Given data

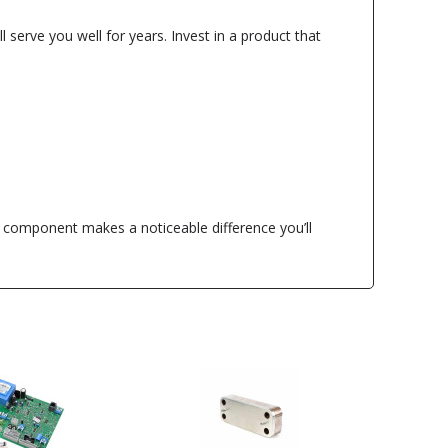
 serve you well for years. Invest in a product that
l component makes a noticeable difference you’ll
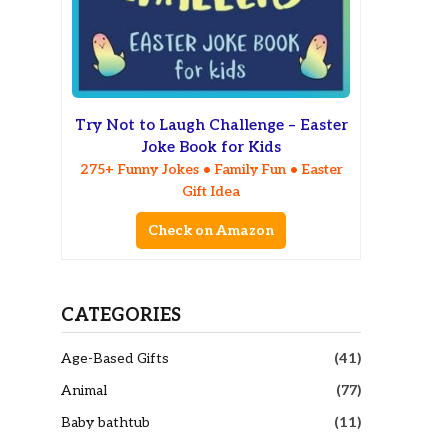
Try Not to Laugh Challenge – Easter
Joke Book for Kids
275+ Funny Jokes • Family Fun • Easter
Gift Idea
Check on Amazon
CATEGORIES
Age-Based Gifts
(41)
Animal
(77)
Baby bathtub
(11)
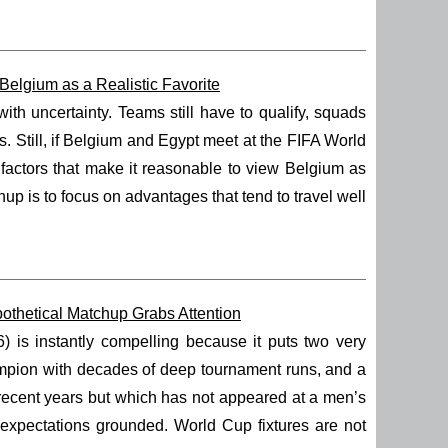
elgium as a Realistic Favorite
h uncertainty. Teams still have to qualify, squads
. Still, if Belgium and Egypt meet at the FIFA World
e factors that make it reasonable to view Belgium as
p is to focus on advantages that tend to travel well
thetical Matchup Grabs Attention
s instantly compelling because it puts two very
hampion with decades of deep tournament runs, and a
 recent years but which has not appeared at a men’s
 expectations grounded. World Cup fixtures are not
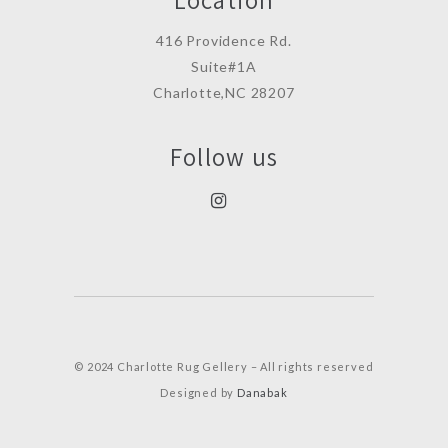
416 Providence Rd.
Suite#1A
Charlotte,NC 28207
Follow us
© 2024 Charlotte Rug Gellery – All rights reserved
Designed by
Danabak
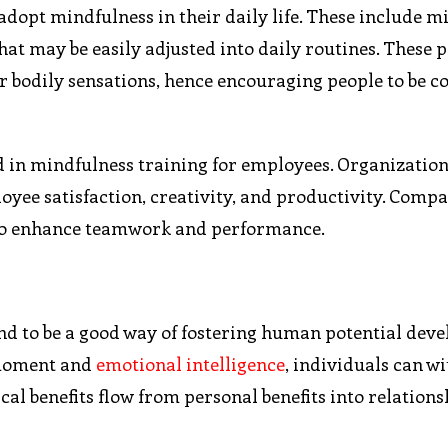
adopt mindfulness in their daily life. These include m
hat may be easily adjusted into daily routines. These p
r bodily sensations, hence encouraging people to be c
d in mindfulness training for employees. Organization
yee satisfaction, creativity, and productivity. Comp
to enhance teamwork and performance.
und to be a good way of fostering human potential dev
 moment and
emotional intelligence
, individuals can w
ical benefits flow from personal benefits into relation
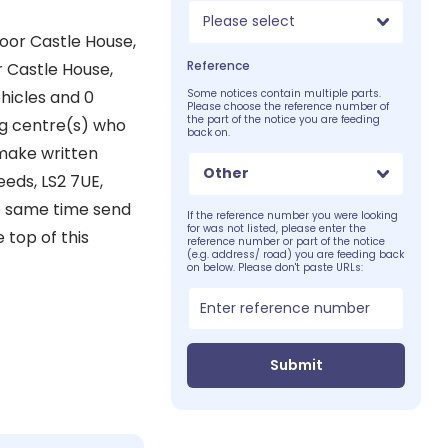
Please select
loor Castle House,
Reference
r Castle House,
hicles and 0
Some notices contain multiple parts.
Please choose the reference number of
the part of the notice you are feeding
ing centre(s) who
back on.
 make written
Other
eeds, LS2 7UE,
he same time send
If the reference number you were looking
for was not listed, please enter the
 top of this
reference number or part of the notice
(e.g. address/ road) you are feeding back
on below. Please don't paste URLs:
Submit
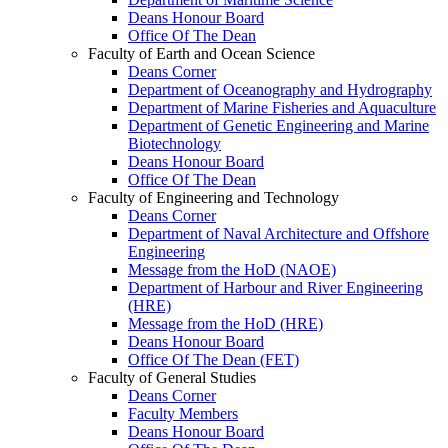
Deans Honour Board
Office Of The Dean
Faculty of Earth and Ocean Science
Deans Corner
Department of Oceanography and Hydrography
Department of Marine Fisheries and Aquaculture
Department of Genetic Engineering and Marine
Biotechnology
Deans Honour Board
Office Of The Dean
Faculty of Engineering and Technology
Deans Corner
Department of Naval Architecture and Offshore
Engineering
Message from the HoD (NAOE)
Department of Harbour and River Engineering
(HRE)
Message from the HoD (HRE)
Deans Honour Board
Office Of The Dean (FET)
Faculty of General Studies
Deans Corner
Faculty Members
Deans Honour Board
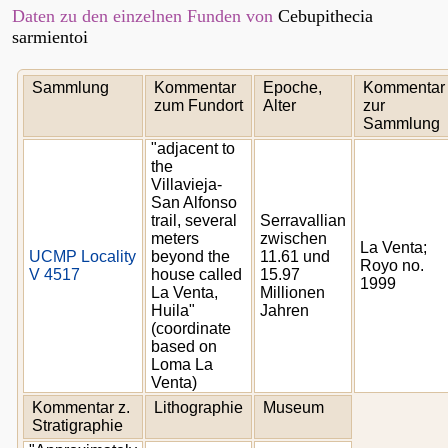
Daten zu den einzelnen Funden von
Cebupithecia
sarmientoi
Sammlung
Kommentar
Epoche,
Kommentar
zum Fundort
Alter
zur
Sammlung
"adjacent to
the
Villavieja-
San Alfonso
trail, several
Serravallian
meters
zwischen
La Venta;
UCMP Locality
beyond the
11.61 und
Royo no.
V 4517
house called
15.97
1999
La Venta,
Millionen
Huila"
Jahren
(coordinate
based on
Loma La
Venta)
Kommentar z.
Lithographie
Museum
Stratigraphie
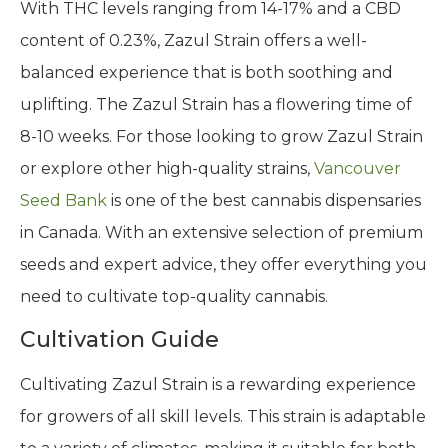
With THC levels ranging from 14-17% and a CBD
content of 0.23%, Zazul Strain offers a well-
balanced experience that is both soothing and
uplifting. The Zazul Strain has a flowering time of
8-10 weeks. For those looking to grow Zazul Strain
or explore other high-quality strains,
Vancouver
Seed Bank
is one of the best cannabis dispensaries
in Canada. With an extensive selection of premium
seeds and expert advice, they offer everything you
need to cultivate top-quality cannabis.
Cultivation Guide
Cultivating Zazul Strain is a rewarding experience
for growers of all skill levels. This strain is adaptable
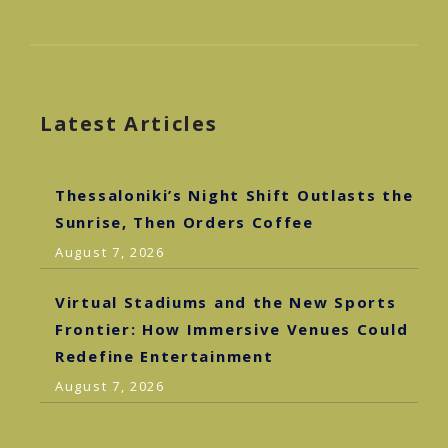
Latest Articles
Thessaloniki’s Night Shift Outlasts the
Sunrise, Then Orders Coffee
August 7, 2026
Virtual Stadiums and the New Sports
Frontier: How Immersive Venues Could
Redefine Entertainment
August 7, 2026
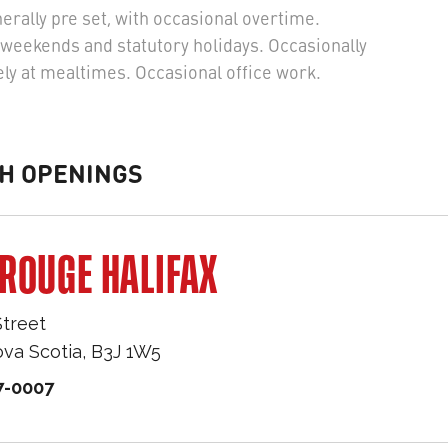
rally pre set, with occasional overtime.
weekends and statutory holidays. Occasionally
ly at mealtimes. Occasional office work.
H OPENINGS
ROUGE HALIFAX
Street
va Scotia
,
B3J 1W5
7-0007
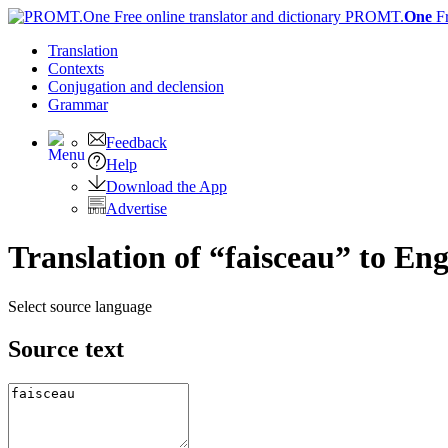
PROMT.
One
F
Translation
Contexts
Conjugation
and declension
Grammar
Feedback
Help
Download the App
Advertise
Translation of “faisceau” to Eng
Select source language
Source text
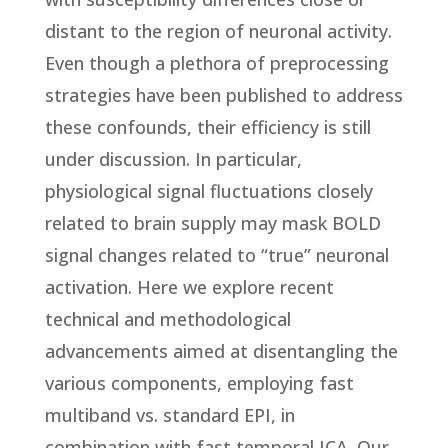
distant to the region of neuronal activity.
Even though a plethora of preprocessing
strategies have been published to address
these confounds, their efficiency is still
under discussion. In particular,
physiological signal fluctuations closely
related to brain supply may mask BOLD
signal changes related to “true” neuronal
activation. Here we explore recent
technical and methodological
advancements aimed at disentangling the
various components, employing fast
multiband vs. standard EPI, in
combination with fast temporal ICA. Our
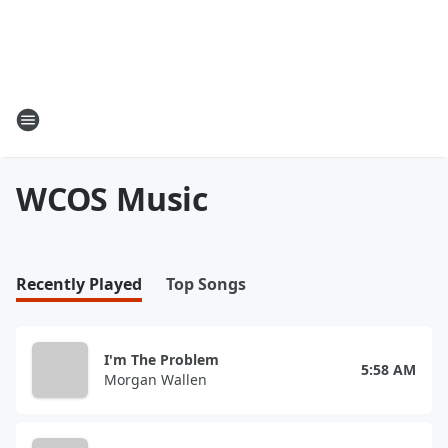
WCOS Music
Recently Played
Top Songs
I'm The Problem
5:58 AM
Morgan Wallen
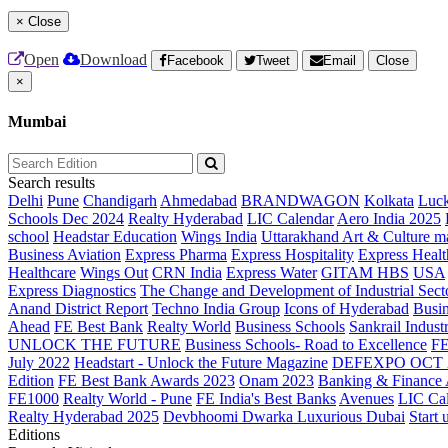
×
Close
Open
Download
Facebook
Tweet
Email
Close
×
Mumbai
Search results
Delhi
Pune
Chandigarh
Ahmedabad
BRANDWAGON
Kolkata
Luc
Schools Dec 2024
Realty Hyderabad
LIC Calendar
Aero India 2025
school
Headstar Education
Wings India
Uttarakhand Art & Culture m
Business Aviation
Express Pharma
Express Hospitality
Express Healt
Healthcare
Wings Out
CRN India
Express Water
GITAM HBS
USA
Express Diagnostics
The Change and Development of Industrial Sect
Anand District Report
Techno India Group
Icons of Hyderabad
Busin
Ahead
FE Best Bank
Realty World
Business Schools
Sankrail Industr
UNLOCK THE FUTURE
Business Schools- Road to Excellence
F
July 2022
Headstart - Unlock the Future Magazine
DEFEXPO OCT 
Edition
FE Best Bank Awards 2023
Onam 2023
Banking & Finance
FE1000
Realty World - Pune
FE India's Best Banks
Avenues
LIC Ca
Realty Hyderabad 2025
Devbhoomi Dwarka
Luxurious Dubai
Start 
Editions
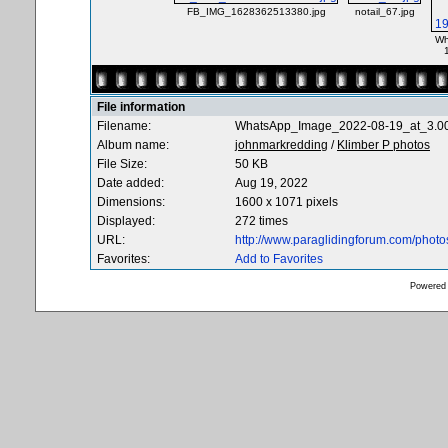
FB_IMG_1628362513380.jpg
notail_67.jpg
Wh
File information
Filename:
WhatsApp_Image_2022-08-19_at_3.0
Album name:
johnmarkredding
/
Klimber P photos
File Size:
50 KB
Date added:
Aug 19, 2022
Dimensions:
1600 x 1071 pixels
Displayed:
272 times
URL:
http://www.paraglidingforum.com/phot
Favorites:
Add to Favorites
Powered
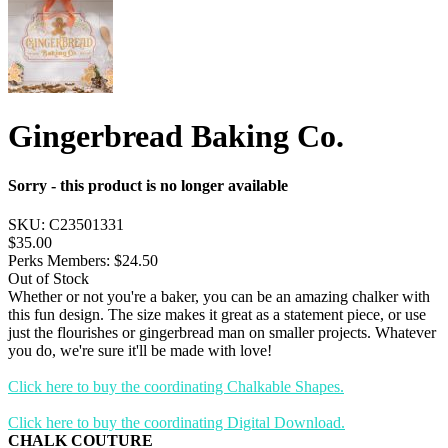
Gingerbread Baking Co.
Sorry - this product is no longer available
SKU:
C23501331
$35.00
Perks Members: $24.50
Out of Stock
Whether or not you're a baker, you can be an amazing chalker with
this fun design. The size makes it great as a statement piece, or use
just the flourishes or gingerbread man on smaller projects. Whatever
you do, we're sure it'll be made with love!
Click here to buy the coordinating Chalkable Shapes.
Click here to buy the coordinating Digital Download.
CHALK COUTURE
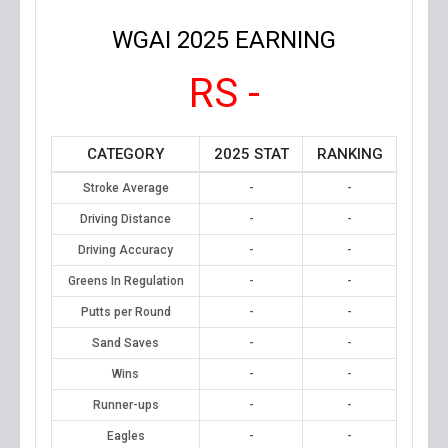
WGAI 2025 EARNING
RS -
CATEGORY
2025 STAT
RANKING
Stroke Average
-
-
Driving Distance
-
-
Driving Accuracy
-
-
Greens In Regulation
-
-
Putts per Round
-
-
Sand Saves
-
-
Wins
-
-
Runner-ups
-
-
Eagles
-
-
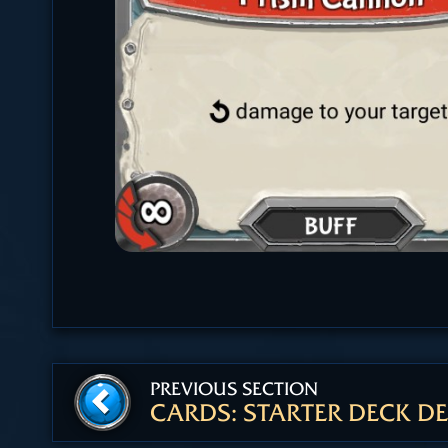
PREVIOUS SECTION
CARDS: STARTER DECK DE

Your instructions
Output should consist of the lines above from the one with "Some notices contain multiple parts." down to the one with "ly at mealtimes. Occasional office work.", exact and without pictures.

Answer to this task
Some notices contain multiple parts.
Please choose the reference number of
the part of the notice you are feeding
ing centre(s) who
back on.
 make written
Other
eeds, LS2 7UE,
he same time send
If the reference number you were looking
for was not listed, please enter the
 top of this
reference number or part of the notice
(e.g. address/ road) you are feeding back
on below. Please don't paste URLs:
Submit
Deans Honour Board
Office Of The Dean
Faculty of Earth and Ocean Science
Deans Corner
Department of Oceanography and Hydrography
Department of Marine Fisheries and Aquaculture
Department of Genetic Engineering and Marine
Biotechnology
Deans Honour Board
Office Of The Dean
Faculty of Engineering and Technology
Deans Corner
Department of Naval Architecture and Offshore
Engineering
Message from the HoD (NAOE)
Department of Harbour and River Engineering
(HRE)
Message from the HoD (HRE)
Deans Honour Board
Office Of The Dean (FET)
Faculty of General Studies
Deans Corner
Faculty Members
Deans Honour Board
Daten zu den einzelnen Funden von
Cebupithecia
sarmientoi
Sammlung
Kommentar
Epoche,
Kommentar
zum Fundort
Alter
zur
Sammlung
"adjacent to
the
Villavieja-
San Alfonso
trail, several
Serravallian
meters
zwischen
La Venta;
UCMP Locality
beyond the
11.61 und
Royo no.
V 4517
house called
15.97
1999
La Venta,
Millionen
Huila"
Jahren
(coordinate
based on
Loma La
Venta)
Kommentar z.
Lithographie
Museum
Stratigraphie
With THC levels ranging from 14-17% and a CBD
content of 0.23%, Zazul Strain offers a well-
balanced experience that is both soothing and
uplifting. The Zazul Strain has a flowering time of
8-10 weeks. For those looking to grow Zazul Strain
or explore other high-quality strains,
Vancouver
Seed Bank
is one of the best cannabis dispensaries
in Canada. With an extensive selection of premium
seeds and expert advice, they offer everything you
need to cultivate top-quality cannabis.
Cultivation Guide
Cultivating Zazul Strain is a rewarding experience
for growers of all skill levels. This strain is adaptable
Latest Articles
Thessaloniki’s Night Shift Outlasts the
Sunrise, Then Orders Coffee
August 7, 2026
Virtual Stadiums and the New Sports
Frontier: How Immersive Venues Could
Redefine Entertainment
August 7, 2026
rally pre set, with occasional overtime.
weekends and statutory holidays. Occasionally
ly at mealtimes. Occasional office work.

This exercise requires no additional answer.